The Delhi High Court on Thursday dismissed a petition challenging a government notification allowing Sikh passengers to carry kirpans on domestic flights, reported Bar and Bench. Kirpan is a curved dagger considered essential to Sikhism.

The public interest litigation, filed by Advocate Harsh Vibhore Singhal, had challenged the Director General of Civil Aviation notification dated March 4. The notification allows Sikhs to carry kirpans in flight, given the length of the blade does not exceed six inches and its total length is not more than nine inches.

During the hearings, a bench of Chief Justice Satish Chandra Sharma and Justice Subramonium Prasad had remarked that the decision was a government policy and the court cannot interfere with it unless it is arbitrary, reported PTI.

Singhal had argued that he was not questioning the right to profess and practice a religion under Article 25 of the Constitution.

“I admit that Article 25 allows the carriage of a kirpan,” he had said. “But when you are flying, the regulator must apply its mind. I want constitution of a committee of stakeholders to examine the issue. If the committee feels that the notification is good, so be it. Not a problem.”

The Bureau of Civil Aviation Security had submitted that safety measures have been put in place.

A detailed court order in the case is awaited.

In his plea, Singhal said that the notification does not state that it applies only to Indian citizens who are Sikh, allowing passengers from other nationality who are also Sikh to carry kirpan as well in domestic routes, reported Live Law.

The petition argued that if the government “obsequiously acquiesces to demands” of carrying kirpan to preserve the religious sanctity of the Sikhs, what happens when the act is barred by other countries.
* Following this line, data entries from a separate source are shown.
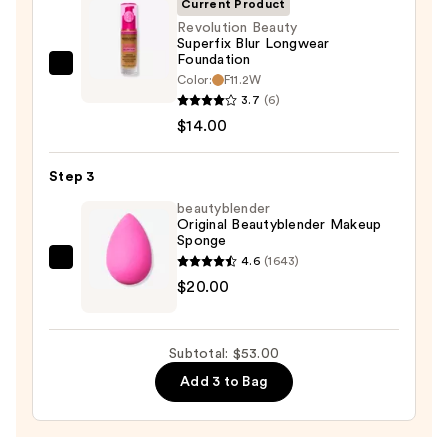
Current Product
Sun
Revolution Beauty
Superfix Blur Longwear
Protection
Foundation
—
Revolution
Color:
F11.2W
$19.00
Beauty
3.7
(6)
Superfix
$14.00
Blur
Longwear
Step 3
Foundation
beautyblender
—
Original Beautyblender Makeup
Sponge
$14.00
4.6
(1643)
beautyblender
$20.00
Original
Beautyblender
Makeup
Subtotal: $53.00
Sponge
Add 3 to Bag
—
$20.00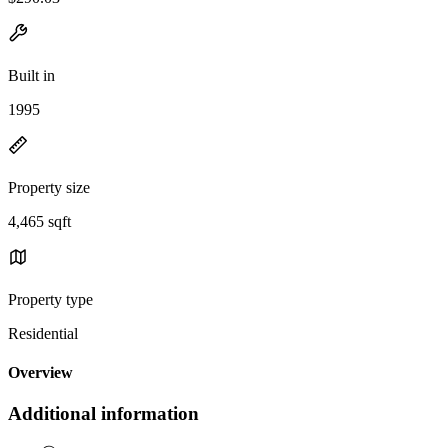
Built in
1995
Property size
4,465 sqft
Property type
Residential
Overview
Additional information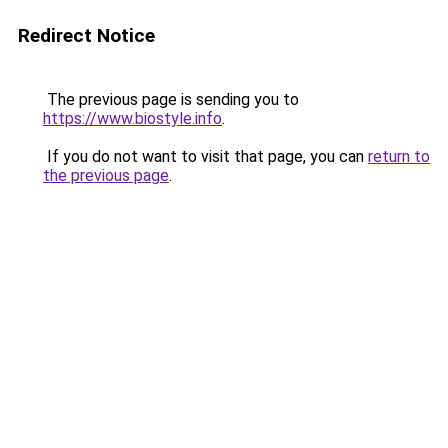
Redirect Notice
The previous page is sending you to
https://www.biostyle.info
.
If you do not want to visit that page, you can
return to
the previous page
.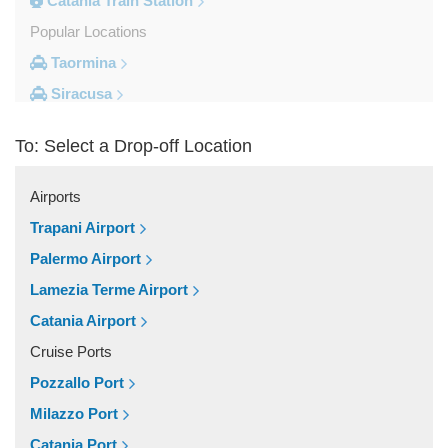
Catania Train Station
Popular Locations
Taormina
Siracusa
Milazzo
To: Select a Drop-off Location
Messina
Giardini Naxos
Airports
Catania City Centre
Trapani Airport
Other Locations
Palermo Airport
Zafferana Etnea
Lamezia Terme Airport
Vizzini
Catania Airport
Vittoria
Cruise Ports
Villafranca Tirrena
Pozzallo Port
Viagrande
Milazzo Port
Valguarnera Caropepe
Catania Port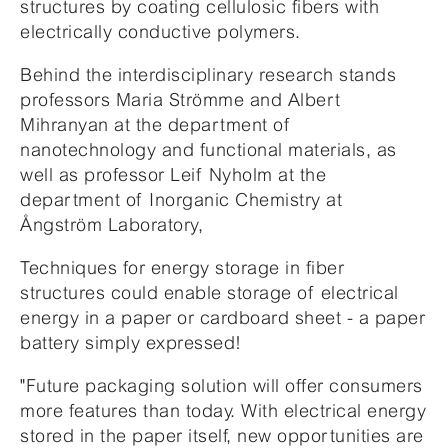
structures by coating cellulosic fibers with
electrically conductive polymers.
Behind the interdisciplinary research stands
professors Maria Strömme and Albert
Mihranyan at the department of
nanotechnology and functional materials, as
well as professor Leif Nyholm at the
department of Inorganic Chemistry at
Ångström Laboratory,
Techniques for energy storage in fiber
structures could enable storage of electrical
energy in a paper or cardboard sheet - a paper
battery simply expressed!
"Future packaging solution will offer consumers
more features than today. With electrical energy
stored in the paper itself, new opportunities are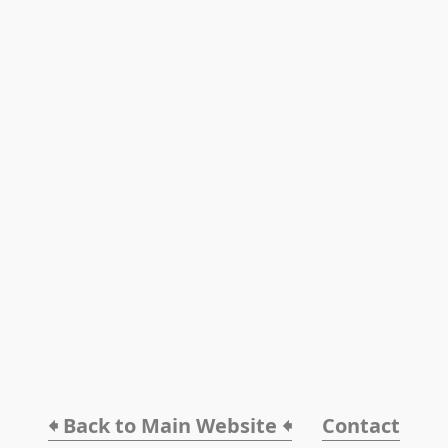
🠸 Back to Main Website 🠸
Contact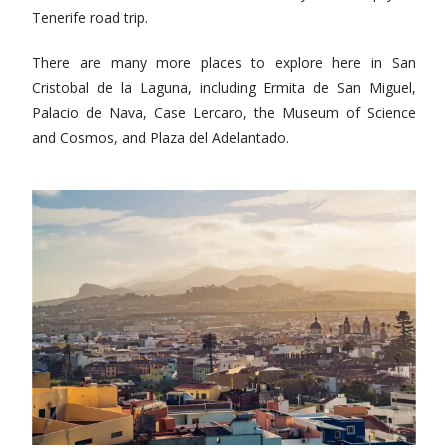
Tenerife road trip.
There are many more places to explore here in San
Cristobal de la Laguna, including Ermita de San Miguel,
Palacio de Nava, Case Lercaro, the Museum of Science
and Cosmos, and Plaza del Adelantado.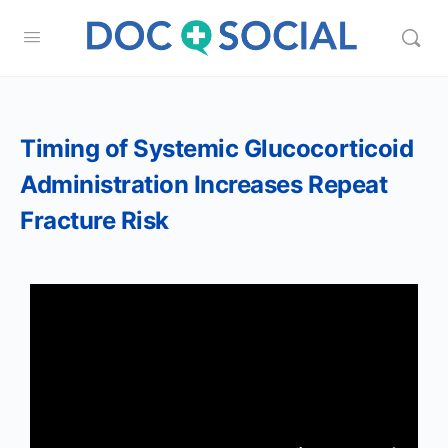
Timing of Systemic Glucocorticoid
Administration Increases Repeat
Fracture Risk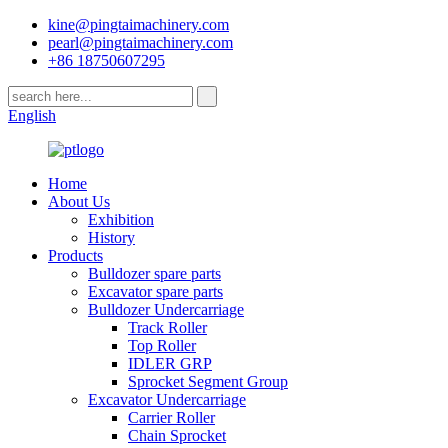
kine@pingtaimachinery.com
pearl@pingtaimachinery.com
+86 18750607295
English
Home
About Us
Exhibition
History
Products
Bulldozer spare parts
Excavator spare parts
Bulldozer Undercarriage
Track Roller
Top Roller
IDLER GRP
Sprocket Segment Group
Excavator Undercarriage
Carrier Roller
Chain Sprocket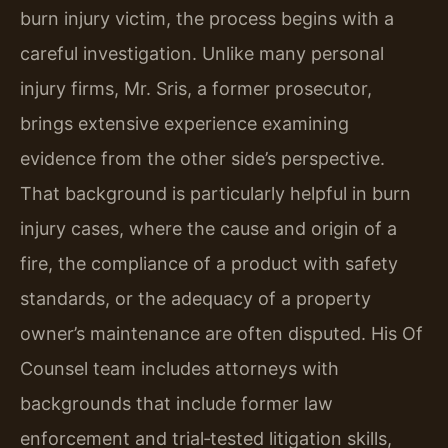
burn injury victim, the process begins with a
careful investigation. Unlike many personal
injury firms, Mr. Sris, a former prosecutor,
brings extensive experience examining
evidence from the other side’s perspective.
That background is particularly helpful in burn
injury cases, where the cause and origin of a
fire, the compliance of a product with safety
standards, or the adequacy of a property
owner’s maintenance are often disputed. His Of
Counsel team includes attorneys with
backgrounds that include former law
enforcement and trial‑tested litigation skills,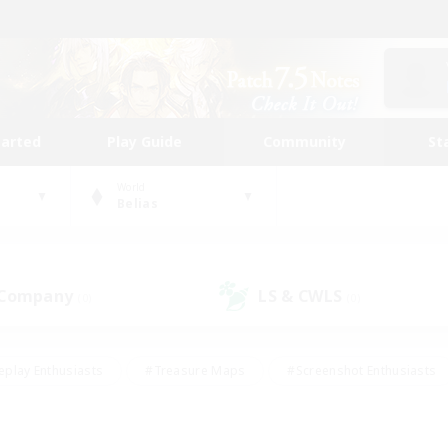
tarted
Play Guide
Community
St
World
Belias
 Company
LS & CWLS
(0)
(0)
eplay Enthusiasts
#Treasure Maps
#Screenshot Enthusiasts
riendly
#Crafting/Gathering
#Lore Enthusiasts
#Student
#Glamour Enthusiasts
#Work-life Balance
#Casual/Laid-bac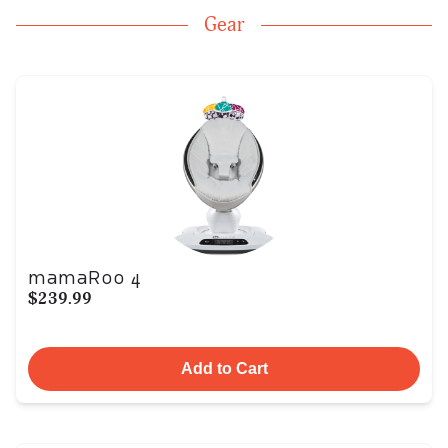
Gear
mamaRoo 4
$239.99
Add to Cart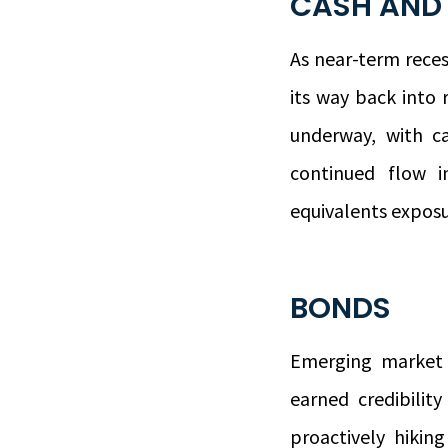
CASH AND
As near-term reces
its way back into 
underway, with ca
continued flow 
equivalents exposur
BONDS
Emerging market 
earned credibilit
proactively hikin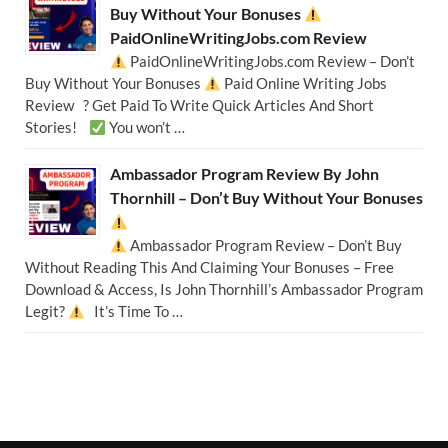
Buy Without Your Bonuses
PaidOnlineWritingJobs.com Review
PaidOnlineWritingJobs.com Review – Don’t
Buy Without Your Bonuses
Paid Online Writing Jobs
Review ? Get Paid To Write Quick Articles And Short
Stories!
You won’t …
Ambassador Program Review By John
Thornhill – Don’t Buy Without Your Bonuses
Ambassador Program Review – Don’t Buy
Without Reading This And Claiming Your Bonuses – Free
Download & Access, Is John Thornhill’s Ambassador Program
Legit?
It’s Time To …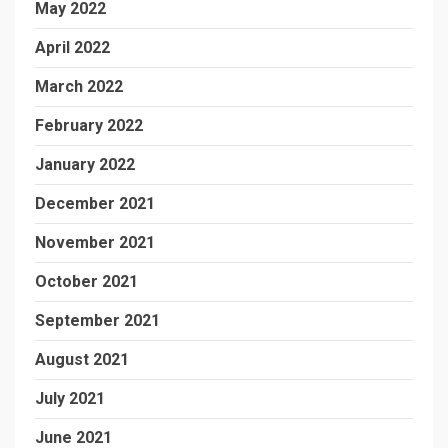
May 2022
April 2022
March 2022
February 2022
January 2022
December 2021
November 2021
October 2021
September 2021
August 2021
July 2021
June 2021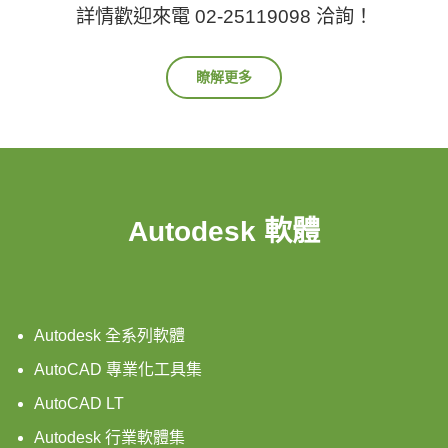
詳情歡迎來電 02-25119098 洽詢！
瞭解更多
Autodesk 軟體
Autodesk 全系列軟體
AutoCAD 專業化工具集
AutoCAD LT
Autodesk 行業軟體集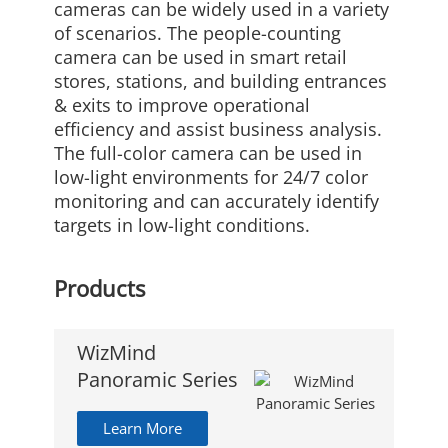
cameras can be widely used in a variety
of scenarios. The people-counting
camera can be used in smart retail
stores, stations, and building entrances
& exits to improve operational
efficiency and assist business analysis.
The full-color camera can be used in
low-light environments for 24/7 color
monitoring and can accurately identify
targets in low-light conditions.
Products
WizMind
Panoramic Series
Learn More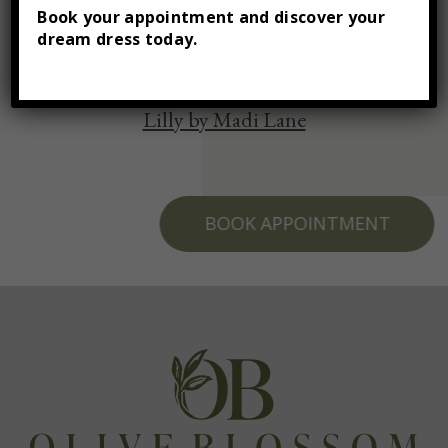
Book your appointment and discover your
dream dress today.
Lilly by Madi Lane
BOOK APPOINTMENT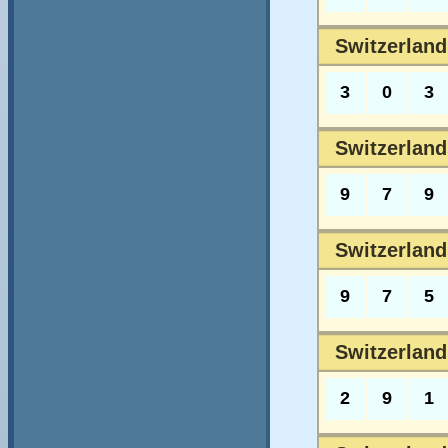
Switzerland
3
0
3
Switzerland
9
7
9
Switzerland
9
7
5
Switzerland
2
9
1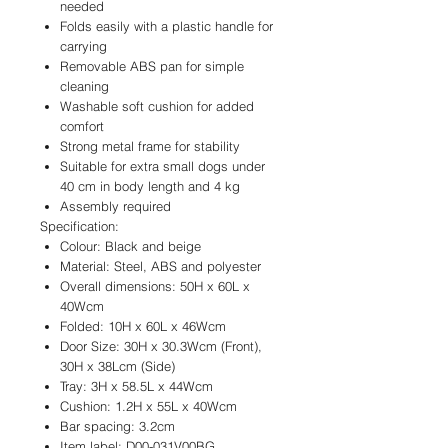
needed
Folds easily with a plastic handle for
carrying
Removable ABS pan for simple
cleaning
Washable soft cushion for added
comfort
Strong metal frame for stability
Suitable for extra small dogs under
40 cm in body length and 4 kg
Assembly required
Specification:
Colour: Black and beige
Material: Steel, ABS and polyester
Overall dimensions: 50H x 60L x
40Wcm
Folded: 10H x 60L x 46Wcm
Door Size: 30H x 30.3Wcm (Front),
30H x 38Lcm (Side)
Tray: 3H x 58.5L x 44Wcm
Cushion: 1.2H x 55L x 40Wcm
Bar spacing: 3.2cm
Item label: D00-031V00BG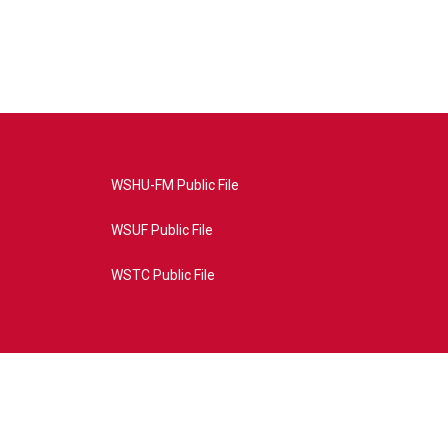
WSHU-FM Public File
WSUF Public File
WSTC Public File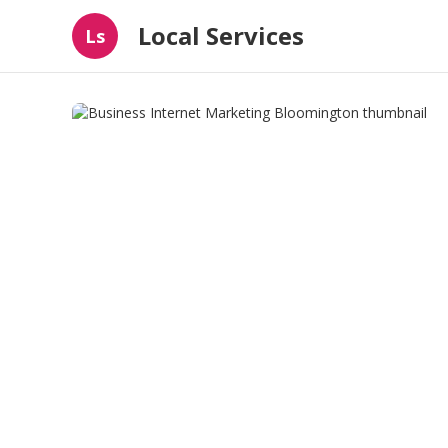
Local Services
Ls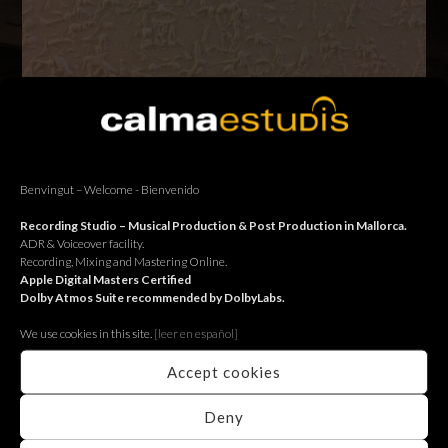
Ens agafem uns dies de descans – Nos tomamos unos días de
descanso – We take a break
Benvingut – Welcome - Bienvenido
BACK
Recording Studio – Musical Production & Post Production in Mallorca.
ADR & Voiceover facility.
Recording, Mixing and Mastering Online.
Apple Digital Masters Certified
Dolby Atmos Suite recommended by DolbyLabs.
We use cookies in this site.
[le
er en español]
Accept cookies
Deny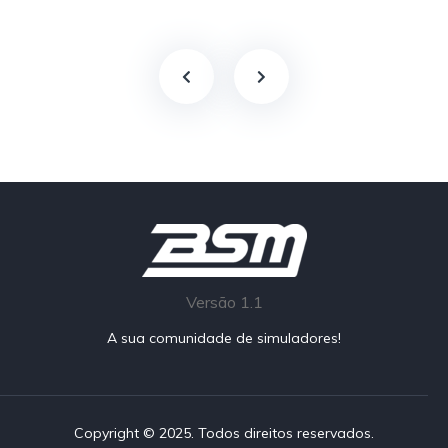
Versão 1.1
A sua comunidade de simuladores!
Copyright © 2025. Todos direitos reservados.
“Does the faith get desecrated if a kirpan is necessarily packed and carried only in checked in baggage?” it asked. “How does the religious faith get sanctified by carriage on person in flights in India and nevertheless gets sanctified by the carriage in checked-in baggage in other countries?”

The petitioner said that the notification is bad in law and violates civil aviation safety protocols as well as international conventions. It submitted that there have been several instances in the past where kirpans have been used as a weapon to hijack planes. Singhal cited the hijacking of planes in 1981 and 1984.

“That in alacrity to satiate demands of a particular religion, the state cannot disregard need for vigilance by allowing unrestricted and unrestrained on person carriage of kirpans on an unstated but facile and fatuous presumption having no factual basis that carriage does not pose or exacerbate risks to civilian flights,” he added. “Recorded history expresses concerned.”